A sneering Oscar Wilde in Merrion Square. Photo by David Lansing.

If Oscar Wilde were in his prime today, I wonder what he’d be known for. Certainly not his poetry (we don’t read poetry anymore, do we). And to be honest with you, his plays and prose weren’t much although they stirred up the literary crowd back in his day. (Speaking of his day, one of the reasons I’ve been thinking about Oscar Wilde is that his birthdate, October 16, is just around the corner; he was born in 1854 and died ridiculously young on November 30, 1900.)

The thing Oscar was best known for, I suppose, is his witticisms.

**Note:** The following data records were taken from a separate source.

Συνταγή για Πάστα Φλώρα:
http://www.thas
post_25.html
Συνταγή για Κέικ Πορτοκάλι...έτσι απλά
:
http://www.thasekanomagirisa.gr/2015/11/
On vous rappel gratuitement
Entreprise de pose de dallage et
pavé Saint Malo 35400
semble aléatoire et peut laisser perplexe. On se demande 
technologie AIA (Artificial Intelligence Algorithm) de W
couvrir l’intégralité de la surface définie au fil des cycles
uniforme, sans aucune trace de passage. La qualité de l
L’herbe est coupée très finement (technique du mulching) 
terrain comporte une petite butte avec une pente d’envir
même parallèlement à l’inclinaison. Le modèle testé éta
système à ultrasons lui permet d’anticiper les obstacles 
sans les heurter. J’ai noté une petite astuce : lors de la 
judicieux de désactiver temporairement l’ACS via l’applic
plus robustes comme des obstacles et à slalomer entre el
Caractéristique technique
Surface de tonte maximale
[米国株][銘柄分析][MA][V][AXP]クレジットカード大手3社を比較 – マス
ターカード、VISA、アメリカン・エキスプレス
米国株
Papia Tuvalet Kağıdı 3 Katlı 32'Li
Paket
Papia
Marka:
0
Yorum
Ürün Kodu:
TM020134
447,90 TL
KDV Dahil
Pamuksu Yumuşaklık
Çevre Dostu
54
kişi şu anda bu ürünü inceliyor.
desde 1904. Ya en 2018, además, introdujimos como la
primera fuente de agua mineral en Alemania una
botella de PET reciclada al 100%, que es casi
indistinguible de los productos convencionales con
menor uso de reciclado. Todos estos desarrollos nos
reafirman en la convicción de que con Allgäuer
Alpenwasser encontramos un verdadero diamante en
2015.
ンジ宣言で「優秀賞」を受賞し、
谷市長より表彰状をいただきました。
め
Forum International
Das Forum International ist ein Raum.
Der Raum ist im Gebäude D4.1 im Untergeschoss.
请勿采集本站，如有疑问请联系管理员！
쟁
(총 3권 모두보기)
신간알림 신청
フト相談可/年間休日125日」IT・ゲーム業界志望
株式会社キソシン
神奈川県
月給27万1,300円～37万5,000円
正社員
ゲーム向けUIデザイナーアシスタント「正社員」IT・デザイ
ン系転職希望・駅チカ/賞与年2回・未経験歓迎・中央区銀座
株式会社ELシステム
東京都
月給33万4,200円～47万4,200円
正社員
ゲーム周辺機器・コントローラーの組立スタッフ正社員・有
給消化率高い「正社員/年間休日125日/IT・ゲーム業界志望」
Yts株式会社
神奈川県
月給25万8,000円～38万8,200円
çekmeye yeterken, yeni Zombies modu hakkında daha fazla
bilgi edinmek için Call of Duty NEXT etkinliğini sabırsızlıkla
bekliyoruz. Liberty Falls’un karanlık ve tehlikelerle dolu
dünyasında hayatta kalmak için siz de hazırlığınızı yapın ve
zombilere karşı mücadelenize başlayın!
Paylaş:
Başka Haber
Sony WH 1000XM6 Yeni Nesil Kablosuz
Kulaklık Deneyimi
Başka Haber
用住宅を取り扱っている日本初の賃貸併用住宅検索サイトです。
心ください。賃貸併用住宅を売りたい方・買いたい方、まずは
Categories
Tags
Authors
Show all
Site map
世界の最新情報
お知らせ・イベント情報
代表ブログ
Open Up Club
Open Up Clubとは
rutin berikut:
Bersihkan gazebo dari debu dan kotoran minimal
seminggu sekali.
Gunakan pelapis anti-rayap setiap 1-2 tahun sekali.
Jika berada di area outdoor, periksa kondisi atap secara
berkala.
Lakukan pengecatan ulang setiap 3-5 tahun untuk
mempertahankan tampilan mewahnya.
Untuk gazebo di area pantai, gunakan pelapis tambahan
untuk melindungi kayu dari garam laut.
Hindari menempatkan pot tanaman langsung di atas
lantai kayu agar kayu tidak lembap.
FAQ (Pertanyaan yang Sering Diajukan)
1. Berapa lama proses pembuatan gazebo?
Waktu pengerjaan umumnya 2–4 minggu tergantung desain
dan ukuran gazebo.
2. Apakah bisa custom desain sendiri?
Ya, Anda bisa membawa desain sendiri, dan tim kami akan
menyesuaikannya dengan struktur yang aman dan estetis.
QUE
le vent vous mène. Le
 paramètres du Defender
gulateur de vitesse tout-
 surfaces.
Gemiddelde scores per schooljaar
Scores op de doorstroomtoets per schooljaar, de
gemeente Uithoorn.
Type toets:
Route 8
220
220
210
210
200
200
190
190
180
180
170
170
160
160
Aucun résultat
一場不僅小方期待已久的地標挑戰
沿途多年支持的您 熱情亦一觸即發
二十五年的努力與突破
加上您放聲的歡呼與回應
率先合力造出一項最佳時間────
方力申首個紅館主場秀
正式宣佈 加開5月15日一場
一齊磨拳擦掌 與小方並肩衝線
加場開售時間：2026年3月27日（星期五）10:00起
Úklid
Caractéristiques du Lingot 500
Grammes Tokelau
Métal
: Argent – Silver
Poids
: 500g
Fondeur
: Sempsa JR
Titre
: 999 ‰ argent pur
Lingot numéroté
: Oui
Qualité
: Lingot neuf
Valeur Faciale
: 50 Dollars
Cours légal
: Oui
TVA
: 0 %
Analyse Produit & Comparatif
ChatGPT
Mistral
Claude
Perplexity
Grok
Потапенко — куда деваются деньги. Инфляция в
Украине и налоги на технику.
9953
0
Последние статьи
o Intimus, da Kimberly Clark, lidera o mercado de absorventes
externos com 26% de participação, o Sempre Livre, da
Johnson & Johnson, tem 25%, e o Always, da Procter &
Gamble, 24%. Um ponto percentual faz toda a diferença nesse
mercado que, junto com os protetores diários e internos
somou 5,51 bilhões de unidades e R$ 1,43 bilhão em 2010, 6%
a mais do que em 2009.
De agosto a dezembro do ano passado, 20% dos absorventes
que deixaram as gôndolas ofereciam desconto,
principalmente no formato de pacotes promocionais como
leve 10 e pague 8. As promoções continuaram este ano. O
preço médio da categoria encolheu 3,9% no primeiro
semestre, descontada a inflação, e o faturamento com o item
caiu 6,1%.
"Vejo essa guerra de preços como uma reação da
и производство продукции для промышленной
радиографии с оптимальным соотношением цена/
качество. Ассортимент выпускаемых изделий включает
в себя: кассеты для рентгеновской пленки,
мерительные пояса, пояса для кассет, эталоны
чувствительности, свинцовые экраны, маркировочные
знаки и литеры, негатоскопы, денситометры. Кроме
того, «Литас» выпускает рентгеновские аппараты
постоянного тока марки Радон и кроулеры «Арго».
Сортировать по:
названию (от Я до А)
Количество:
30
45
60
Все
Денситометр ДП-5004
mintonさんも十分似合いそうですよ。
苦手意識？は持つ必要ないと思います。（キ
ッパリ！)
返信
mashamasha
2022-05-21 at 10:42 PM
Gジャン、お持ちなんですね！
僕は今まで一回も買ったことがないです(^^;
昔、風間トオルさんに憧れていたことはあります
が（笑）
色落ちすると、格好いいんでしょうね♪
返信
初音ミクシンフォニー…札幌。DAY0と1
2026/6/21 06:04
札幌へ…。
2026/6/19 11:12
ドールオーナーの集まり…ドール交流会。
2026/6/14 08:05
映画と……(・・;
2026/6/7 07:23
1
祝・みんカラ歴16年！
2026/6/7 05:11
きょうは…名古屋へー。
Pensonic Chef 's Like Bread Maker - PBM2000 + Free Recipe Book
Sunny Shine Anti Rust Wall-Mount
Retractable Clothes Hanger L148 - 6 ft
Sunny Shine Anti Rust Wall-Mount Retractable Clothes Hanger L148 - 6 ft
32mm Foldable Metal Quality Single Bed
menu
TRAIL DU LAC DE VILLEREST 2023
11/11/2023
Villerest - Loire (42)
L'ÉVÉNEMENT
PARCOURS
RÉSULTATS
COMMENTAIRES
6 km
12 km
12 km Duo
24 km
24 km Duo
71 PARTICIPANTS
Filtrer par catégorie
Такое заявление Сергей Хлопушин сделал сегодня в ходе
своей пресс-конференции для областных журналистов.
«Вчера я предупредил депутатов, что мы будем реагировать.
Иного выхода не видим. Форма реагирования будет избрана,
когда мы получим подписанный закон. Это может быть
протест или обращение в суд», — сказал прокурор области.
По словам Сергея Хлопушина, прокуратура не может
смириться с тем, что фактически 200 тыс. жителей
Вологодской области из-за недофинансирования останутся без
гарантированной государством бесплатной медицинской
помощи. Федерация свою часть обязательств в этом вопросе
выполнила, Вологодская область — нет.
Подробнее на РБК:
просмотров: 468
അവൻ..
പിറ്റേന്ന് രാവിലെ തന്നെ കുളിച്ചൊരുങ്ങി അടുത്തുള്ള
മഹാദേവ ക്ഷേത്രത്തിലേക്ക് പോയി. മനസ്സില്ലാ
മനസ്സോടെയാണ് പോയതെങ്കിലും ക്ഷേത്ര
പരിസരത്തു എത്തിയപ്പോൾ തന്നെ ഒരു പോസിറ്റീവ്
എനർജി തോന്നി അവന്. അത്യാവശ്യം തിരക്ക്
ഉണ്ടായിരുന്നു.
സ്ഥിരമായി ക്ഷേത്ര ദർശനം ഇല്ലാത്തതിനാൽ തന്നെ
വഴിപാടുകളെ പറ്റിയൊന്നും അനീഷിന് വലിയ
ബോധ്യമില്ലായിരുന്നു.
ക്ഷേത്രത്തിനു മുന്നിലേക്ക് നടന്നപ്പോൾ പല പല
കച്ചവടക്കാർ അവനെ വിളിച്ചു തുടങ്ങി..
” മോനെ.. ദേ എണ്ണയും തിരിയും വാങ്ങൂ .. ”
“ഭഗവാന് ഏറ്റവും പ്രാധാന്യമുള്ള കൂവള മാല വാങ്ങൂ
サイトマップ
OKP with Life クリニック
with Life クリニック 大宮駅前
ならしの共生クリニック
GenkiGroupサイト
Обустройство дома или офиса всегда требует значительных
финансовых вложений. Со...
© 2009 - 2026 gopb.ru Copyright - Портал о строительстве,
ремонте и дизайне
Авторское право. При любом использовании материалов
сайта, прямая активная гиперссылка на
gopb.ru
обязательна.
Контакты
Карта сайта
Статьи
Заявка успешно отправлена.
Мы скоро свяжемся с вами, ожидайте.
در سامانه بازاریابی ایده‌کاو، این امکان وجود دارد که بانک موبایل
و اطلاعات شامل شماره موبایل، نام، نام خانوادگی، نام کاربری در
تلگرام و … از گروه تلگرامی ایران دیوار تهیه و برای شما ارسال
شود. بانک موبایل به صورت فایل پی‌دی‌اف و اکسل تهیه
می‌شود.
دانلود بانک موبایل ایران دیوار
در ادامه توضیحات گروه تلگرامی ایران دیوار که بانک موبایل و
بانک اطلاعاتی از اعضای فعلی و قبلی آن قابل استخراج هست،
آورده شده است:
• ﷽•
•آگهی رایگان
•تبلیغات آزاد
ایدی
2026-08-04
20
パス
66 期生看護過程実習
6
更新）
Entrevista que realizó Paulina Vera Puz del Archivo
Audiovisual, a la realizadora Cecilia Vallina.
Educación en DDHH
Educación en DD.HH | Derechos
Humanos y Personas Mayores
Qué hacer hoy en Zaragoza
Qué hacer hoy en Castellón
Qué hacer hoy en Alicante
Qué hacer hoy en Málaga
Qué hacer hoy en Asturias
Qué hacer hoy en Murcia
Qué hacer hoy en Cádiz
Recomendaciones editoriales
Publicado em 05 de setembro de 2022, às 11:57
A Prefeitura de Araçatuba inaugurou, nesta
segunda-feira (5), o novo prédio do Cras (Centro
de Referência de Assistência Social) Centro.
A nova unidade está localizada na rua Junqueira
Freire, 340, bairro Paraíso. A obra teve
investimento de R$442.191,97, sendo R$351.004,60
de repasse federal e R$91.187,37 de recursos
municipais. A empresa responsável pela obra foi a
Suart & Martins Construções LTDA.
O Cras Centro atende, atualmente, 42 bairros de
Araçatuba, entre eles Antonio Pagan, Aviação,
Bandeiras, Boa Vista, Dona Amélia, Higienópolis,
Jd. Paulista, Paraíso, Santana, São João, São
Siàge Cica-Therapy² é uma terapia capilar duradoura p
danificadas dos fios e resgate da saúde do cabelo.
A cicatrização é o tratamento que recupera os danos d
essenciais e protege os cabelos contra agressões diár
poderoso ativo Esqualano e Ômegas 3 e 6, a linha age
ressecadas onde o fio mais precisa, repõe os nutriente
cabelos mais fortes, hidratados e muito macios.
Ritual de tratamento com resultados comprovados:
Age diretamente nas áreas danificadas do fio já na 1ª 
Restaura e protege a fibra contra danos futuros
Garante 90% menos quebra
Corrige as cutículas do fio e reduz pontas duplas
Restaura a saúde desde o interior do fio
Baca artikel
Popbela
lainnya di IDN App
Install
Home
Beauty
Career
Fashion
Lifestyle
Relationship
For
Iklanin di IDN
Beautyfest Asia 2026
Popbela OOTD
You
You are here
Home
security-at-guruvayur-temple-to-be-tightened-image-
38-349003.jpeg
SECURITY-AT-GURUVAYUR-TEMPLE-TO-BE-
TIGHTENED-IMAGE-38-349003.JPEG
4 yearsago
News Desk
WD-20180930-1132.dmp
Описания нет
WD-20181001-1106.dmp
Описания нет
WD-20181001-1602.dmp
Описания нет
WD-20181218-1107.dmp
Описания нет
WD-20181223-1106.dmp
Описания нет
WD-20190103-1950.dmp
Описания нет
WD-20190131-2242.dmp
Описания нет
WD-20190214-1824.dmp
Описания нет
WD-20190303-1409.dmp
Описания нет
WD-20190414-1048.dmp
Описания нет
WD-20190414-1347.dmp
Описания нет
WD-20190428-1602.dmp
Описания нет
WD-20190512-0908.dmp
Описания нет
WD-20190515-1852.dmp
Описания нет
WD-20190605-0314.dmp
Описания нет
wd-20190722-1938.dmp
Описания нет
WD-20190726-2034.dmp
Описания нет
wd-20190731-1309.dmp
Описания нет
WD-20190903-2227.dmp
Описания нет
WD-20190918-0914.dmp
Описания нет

All the Irish seem to have a way with words; Oscar was better than most. “America is the only country that went from barbarism to decadence without civilization in between.” That’s one of his bon mots (or, more properly, bons mots). If he were around today, I imagine he’d amend that to, “America is the only country that went from barbarism to decadence and back to barbarism without civilization in between.”

“Patriotism is the virtue of the vicious.” That’s a good one. That’s something Sarah Palin should have painted on the side of her “Going Rogue” bus.

Oscar, who was married and had two children who he doted on, was also a sodomite. At least that’s what he was convicted of in 1895, not long after he sued his lover’s father, the Marquess of Queensberry, for leaving his calling card at Wilde’s club, the Albermarle, inscribed, “For Oscar Wilde, posing sodomite.” Oscar sued for libel, lost, and then was arrested by the Crown. His mother advised him to take a boat to France to avoid the trial, but Oscar wrote: “The train has gone. It’s too late.” He was convicted of homosexual acts and sentenced to prison in London. By the time he was released, in May 1897, he was both broke and broken. A pauper, he moved to Paris and died of cerebral meningitis—probably as a result of syphilis. He’s buried in the wonderful Père Lachaise Cemetery, not far from Jim Morrison.

But a spirited tribute to Oscar Wilde lounges on a boulder in Merrion Square, across from where he resided with his family from 1855 to 1876. Dubliners have a tendency to give nicknames to these tributes (the Molly Malone statue is known as “The Tart with the Cart” and James Joyce is called “The Prick with the Stick”) so it’s not too surprising that the Irish refer to the slouching Oscar as “The Fag on the Crag.” Or, if you prefer, “The Queer with the Leer.”

I think Oscar wouldn’t have minded that too much. As he said, “Always forgive your enemies; nothing annoys them so much.”